● **Entries provided**:
========================================

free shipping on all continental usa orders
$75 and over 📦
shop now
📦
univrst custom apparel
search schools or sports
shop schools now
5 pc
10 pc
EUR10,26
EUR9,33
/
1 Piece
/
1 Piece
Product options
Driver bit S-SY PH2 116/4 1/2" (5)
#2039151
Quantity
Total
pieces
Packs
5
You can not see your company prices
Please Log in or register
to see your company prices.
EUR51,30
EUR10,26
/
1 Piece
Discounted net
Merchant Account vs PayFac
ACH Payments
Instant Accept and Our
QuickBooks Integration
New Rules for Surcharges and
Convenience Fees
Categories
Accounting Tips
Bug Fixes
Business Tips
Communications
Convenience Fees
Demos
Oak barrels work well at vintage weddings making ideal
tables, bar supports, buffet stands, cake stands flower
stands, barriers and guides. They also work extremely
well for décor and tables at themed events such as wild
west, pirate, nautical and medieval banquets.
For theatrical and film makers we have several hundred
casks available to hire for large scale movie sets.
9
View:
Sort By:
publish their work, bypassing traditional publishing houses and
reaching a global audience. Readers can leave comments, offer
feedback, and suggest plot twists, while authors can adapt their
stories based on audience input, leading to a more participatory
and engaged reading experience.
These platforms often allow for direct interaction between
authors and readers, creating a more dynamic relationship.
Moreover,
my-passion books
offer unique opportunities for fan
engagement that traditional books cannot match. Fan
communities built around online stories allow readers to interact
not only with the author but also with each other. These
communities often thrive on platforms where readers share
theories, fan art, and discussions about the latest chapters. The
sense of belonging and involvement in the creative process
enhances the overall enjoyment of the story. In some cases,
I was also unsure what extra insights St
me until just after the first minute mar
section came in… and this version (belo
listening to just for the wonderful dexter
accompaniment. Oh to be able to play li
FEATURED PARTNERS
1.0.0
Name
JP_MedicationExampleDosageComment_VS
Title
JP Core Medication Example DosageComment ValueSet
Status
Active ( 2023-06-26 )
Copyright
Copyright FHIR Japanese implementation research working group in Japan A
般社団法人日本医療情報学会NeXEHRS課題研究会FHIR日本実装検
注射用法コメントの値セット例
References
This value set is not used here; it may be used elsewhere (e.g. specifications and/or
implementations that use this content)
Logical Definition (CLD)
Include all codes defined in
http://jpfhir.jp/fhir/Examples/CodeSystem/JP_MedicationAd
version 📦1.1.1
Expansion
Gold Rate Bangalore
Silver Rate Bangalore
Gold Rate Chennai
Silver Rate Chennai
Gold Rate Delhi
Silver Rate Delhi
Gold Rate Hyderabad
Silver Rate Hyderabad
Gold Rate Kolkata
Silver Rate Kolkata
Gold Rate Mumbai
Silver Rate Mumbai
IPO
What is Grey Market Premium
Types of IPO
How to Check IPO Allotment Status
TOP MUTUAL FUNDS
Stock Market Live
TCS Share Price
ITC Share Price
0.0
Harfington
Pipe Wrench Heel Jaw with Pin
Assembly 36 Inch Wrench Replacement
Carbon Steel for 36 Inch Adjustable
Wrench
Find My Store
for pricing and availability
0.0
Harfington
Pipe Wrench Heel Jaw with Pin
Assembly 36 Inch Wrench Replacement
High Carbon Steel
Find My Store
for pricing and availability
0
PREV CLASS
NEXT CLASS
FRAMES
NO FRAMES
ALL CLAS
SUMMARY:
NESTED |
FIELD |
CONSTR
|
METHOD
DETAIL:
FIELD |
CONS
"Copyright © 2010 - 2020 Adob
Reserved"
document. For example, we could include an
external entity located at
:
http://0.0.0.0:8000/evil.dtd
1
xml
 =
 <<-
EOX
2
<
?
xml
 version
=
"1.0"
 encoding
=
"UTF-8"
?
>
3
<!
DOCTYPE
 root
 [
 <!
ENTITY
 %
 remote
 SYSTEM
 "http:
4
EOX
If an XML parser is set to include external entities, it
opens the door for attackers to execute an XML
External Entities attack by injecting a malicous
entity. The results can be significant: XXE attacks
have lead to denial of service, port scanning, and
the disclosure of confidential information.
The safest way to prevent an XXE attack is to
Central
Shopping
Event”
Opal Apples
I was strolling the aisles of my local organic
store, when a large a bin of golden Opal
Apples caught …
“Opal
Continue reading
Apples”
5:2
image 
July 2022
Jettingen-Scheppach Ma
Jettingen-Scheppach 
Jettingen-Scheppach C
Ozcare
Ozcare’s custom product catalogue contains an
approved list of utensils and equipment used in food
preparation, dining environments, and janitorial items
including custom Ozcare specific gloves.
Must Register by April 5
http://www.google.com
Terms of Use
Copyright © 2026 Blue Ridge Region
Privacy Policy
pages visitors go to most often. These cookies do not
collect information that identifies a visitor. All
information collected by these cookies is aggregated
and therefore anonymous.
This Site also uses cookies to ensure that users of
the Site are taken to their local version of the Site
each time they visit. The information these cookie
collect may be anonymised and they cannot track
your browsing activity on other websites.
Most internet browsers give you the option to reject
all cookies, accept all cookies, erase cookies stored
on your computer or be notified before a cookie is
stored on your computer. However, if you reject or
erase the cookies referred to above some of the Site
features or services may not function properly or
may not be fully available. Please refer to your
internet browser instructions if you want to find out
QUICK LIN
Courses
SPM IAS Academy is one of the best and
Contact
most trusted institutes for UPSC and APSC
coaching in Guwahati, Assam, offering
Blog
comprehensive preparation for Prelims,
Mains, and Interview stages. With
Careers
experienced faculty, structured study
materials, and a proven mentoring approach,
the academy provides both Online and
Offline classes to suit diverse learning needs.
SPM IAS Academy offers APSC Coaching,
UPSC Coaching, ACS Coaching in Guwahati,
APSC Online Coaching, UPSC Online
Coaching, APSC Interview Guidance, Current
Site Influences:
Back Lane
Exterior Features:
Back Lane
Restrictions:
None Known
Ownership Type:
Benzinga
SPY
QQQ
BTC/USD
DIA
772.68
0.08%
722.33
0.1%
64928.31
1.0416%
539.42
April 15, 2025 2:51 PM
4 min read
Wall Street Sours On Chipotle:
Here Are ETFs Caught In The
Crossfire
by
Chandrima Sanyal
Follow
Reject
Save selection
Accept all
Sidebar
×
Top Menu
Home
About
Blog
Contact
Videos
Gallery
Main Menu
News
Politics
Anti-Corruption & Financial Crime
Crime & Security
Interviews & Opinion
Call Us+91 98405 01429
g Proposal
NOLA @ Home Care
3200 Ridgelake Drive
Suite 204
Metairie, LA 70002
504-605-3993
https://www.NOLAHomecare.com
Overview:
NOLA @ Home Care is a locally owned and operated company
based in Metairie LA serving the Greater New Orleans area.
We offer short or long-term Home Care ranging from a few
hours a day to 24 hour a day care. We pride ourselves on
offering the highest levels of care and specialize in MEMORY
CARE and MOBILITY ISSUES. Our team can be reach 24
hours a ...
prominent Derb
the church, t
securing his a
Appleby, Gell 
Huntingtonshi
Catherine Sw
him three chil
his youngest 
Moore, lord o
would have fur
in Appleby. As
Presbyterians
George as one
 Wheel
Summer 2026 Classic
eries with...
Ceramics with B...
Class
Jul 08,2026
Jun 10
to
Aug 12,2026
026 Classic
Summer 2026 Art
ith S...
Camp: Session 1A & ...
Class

========================================

● **Task instructions**: Only the lines above from the line with "search schools or sports" to the line with "sense of belonging", those two lines included, should be reproduced exactly.

● **Finished task**:
search schools or sports
shop schools now
5 pc
10 pc
EUR10,26
EUR9,33
/
1 Piece
/
1 Piece
Product options
Driver bit S-SY PH2 116/4 1/2" (5)
#2039151
Quantity
Total
pieces
Packs
5
You can not see your company prices
Please Log in or register
to see your company prices.
EUR51,30
EUR10,26
/
1 Piece
Discounted net
Merchant Account vs PayFac
ACH Payments
Instant Accept and Our
QuickBooks Integration
New Rules for Surcharges and
Convenience Fees
Categories
Accounting Tips
Bug Fixes
Business Tips
Communications
Convenience Fees
Demos
Oak barrels work well at vintage weddings making ideal
tables, bar supports, buffet stands, cake stands flower
stands, barriers and guides. They also work extremely
well for décor and tables at themed events such as wild
west, pirate, nautical and medieval banquets.
For theatrical and film makers we have several hundred
casks available to hire for large scale movie sets.
9
View:
Sort By:
publish their work, bypassing traditional publishing houses and
reaching a global audience. Readers can leave comments, offer
feedback, and suggest plot twists, while authors can adapt their
stories based on audience input, leading to a more participatory
and engaged reading experience.
These platforms often allow for direct interaction between
authors and readers, creating a more dynamic relationship.
Moreover,
my-passion books
offer unique opportunities for fan
engagement that traditional books cannot match. Fan
communities built around online stories allow readers to interact
not only with the author but also with each other. These
communities often thrive on platforms where readers share
theories, fan art, and discussions about the latest chapters. The
sense of belonging and involvement in the creative process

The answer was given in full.